Watching the movie "The Single Man" with Colin Firth and Julianne Moore brought back my Christopher Isherwood phase, 25 or 30 years ago, when I read several of Isherwood's books. That was also the time of my Graham Greene phase, but that's another story.
After the movie "Caberet," I read Isherwood's "Berlin Stories," with the famous beginning "I am a camera." Then I read as much of his work as I could find, including "A Single Man." I liked his taut, old-school mandarian style, its sardonic, stylish tone unable to stop heartbreak and despair from breaking through. The interplay and conflict between the main character's high literary culture and British eduction and the glitzy, unrooted culture of Los Angeles and Hollywood charged the books with tension and foreboding.
Directed, written and produced by Tom Ford, the movie version of "A Single Man" gets closer to the heart of Isherwood's work than the overly sentimentalized "Caberet," which I still love. Colin Firth's perfomance as the grief-stricken professor George Falconer deserves the praise it received. Julianne Moore again shows herself a marvel.
The story takes place in November 1962, in the aftermath of the Cuban missle crisis. A major theme is the pervasive fear at the time over nuclear annhiliation, with the global Cold War with the Soviet Union reaching its zenith. Despite the characters' anxiety, the movie made me longe for the era. The movie evokes the time with its well-designed, lovely products, such as the vintage Mercedes that Falconer drives. The clocks, the furrniture, the clothes all speak of a sense of aesthetics and elegance soon to be blown away.
Firth's face changes from scene to scene. His English drawl recalls Michael Caine, and his thick glasses and lovely suits made me think of George "Superman" Reeves as Clark Kent. He also reminded me of John Fitzgerald Kennedy, who would be slain exactly a year after the events of the movie. Like Kennedy, Falconer represents a world of culture, learning and refinement swept away by the '60s counterculture. This new cultural energy is brilliantly shown in the outstanding scene of the sad dinner party between Falconer and Julianne Moore's lovesick Charley. The tipsy couple get together to dance, and Charley changes the record from the jazz classic "Stormy Weather" to Booker T. and the MGs' "Green Onions." They awkwardly, then increasingly abandonly, do the twist, then collapse in exhaustion to the floor. That brief sequence embodies the huge cultural and social swifts of the next few years.

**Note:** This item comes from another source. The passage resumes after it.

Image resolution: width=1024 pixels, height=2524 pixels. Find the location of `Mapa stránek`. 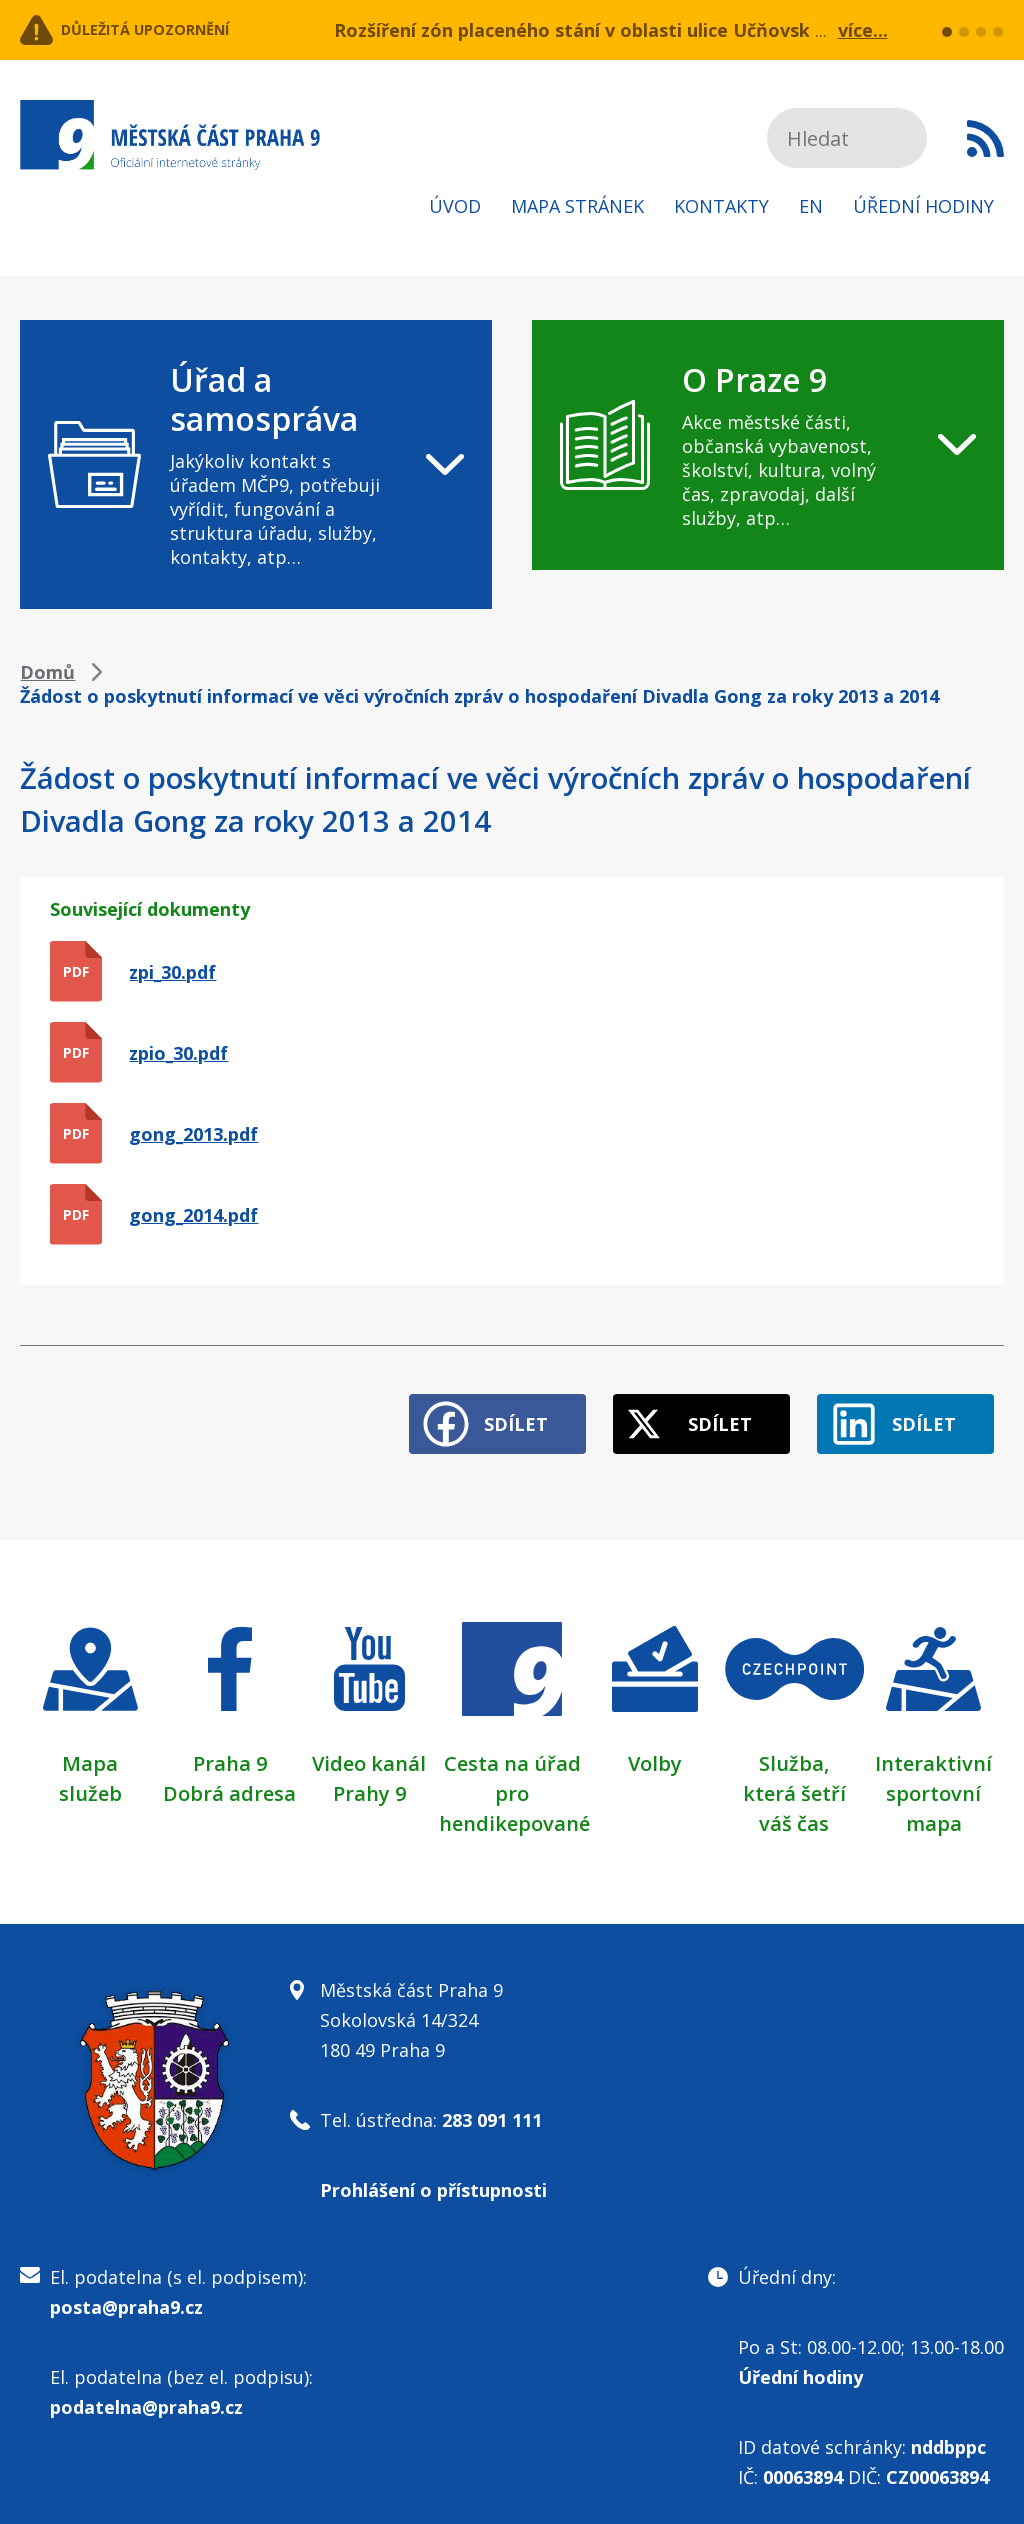 Mapa stránek is located at coordinates (577, 206).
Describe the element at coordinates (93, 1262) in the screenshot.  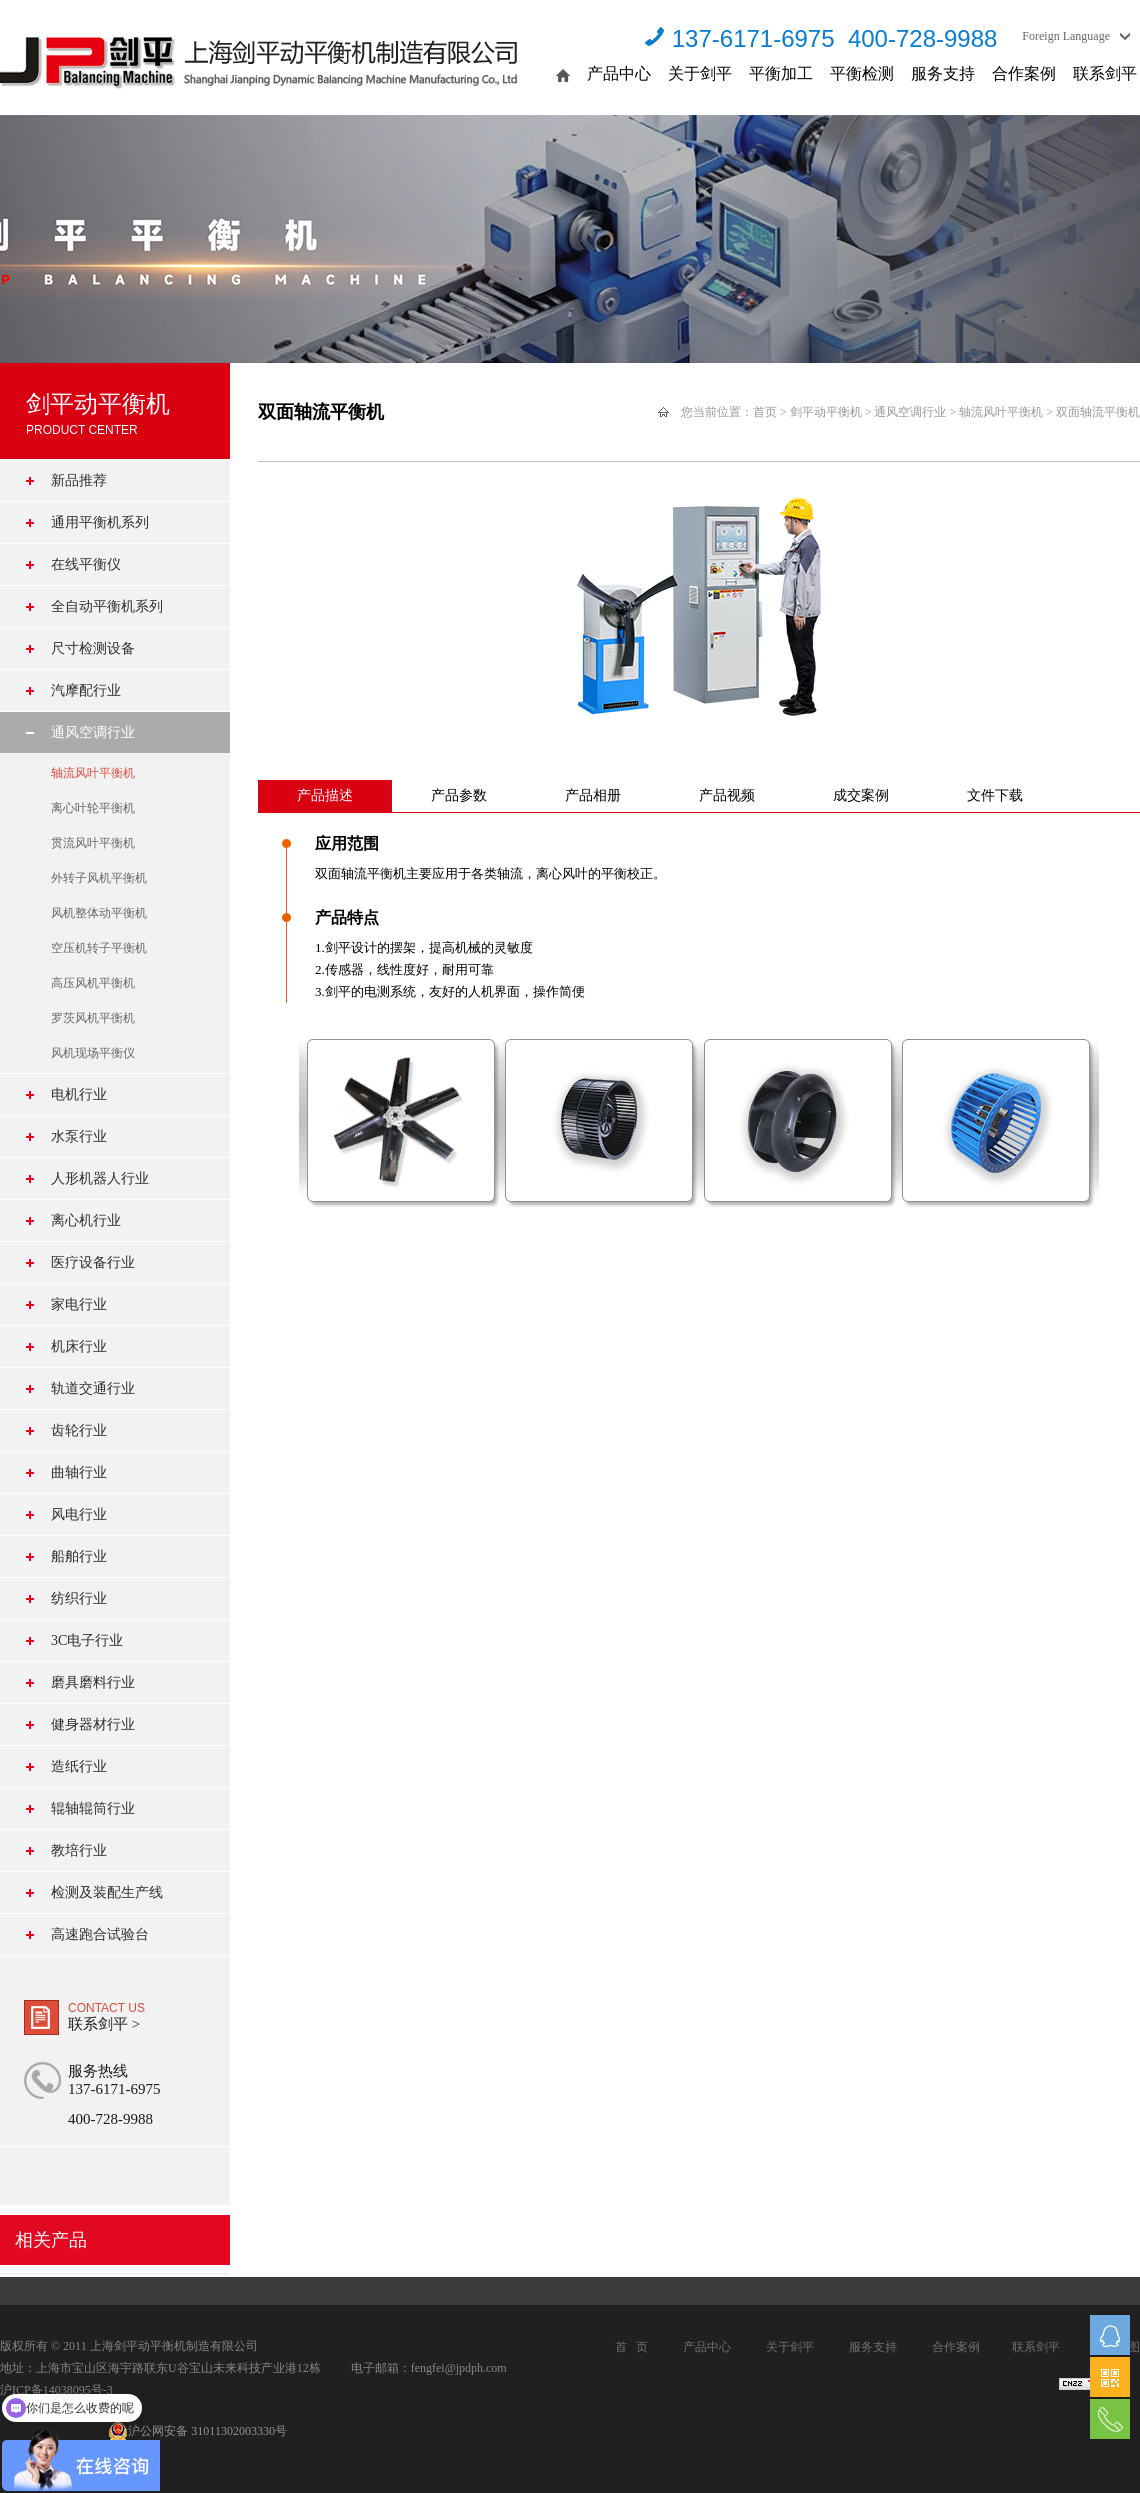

The film is loaded with literary references. One striking one is that George's class is studying Aldous Huxley's "After Many a Summer Dies the Swan." Aldous Huxley, also a member of the Britisith literary expatriates in Los Angeles who would dabble with psychedelic drugs and mystical religion. That whole mileu is fascinating; acute sensibilities bred in tradition and literary culture captivated by sensuality and psychic experimentation. Also there in the L.A. scene were such worthies as Thomas Mann and the composers Arnold Schoenberg and Igor Stravinsky, seeking to transplant European culture to the far Pacific coast.
Isherwood's old chum W.H. Auden, who also left England for the New World before World War II, would remain in New York and cling to the old culture, finding solace in traditional Christianity. Watching "A Single Man" bids me to reread Auden's poems of the era, which evoke the same despair, the same sense of the poetic and literary mind beset by America's consumer culture, love of speed, power and new money. The two worlds could reach common ground: I first heard of Auden when I saw him on the Johnny Carson show.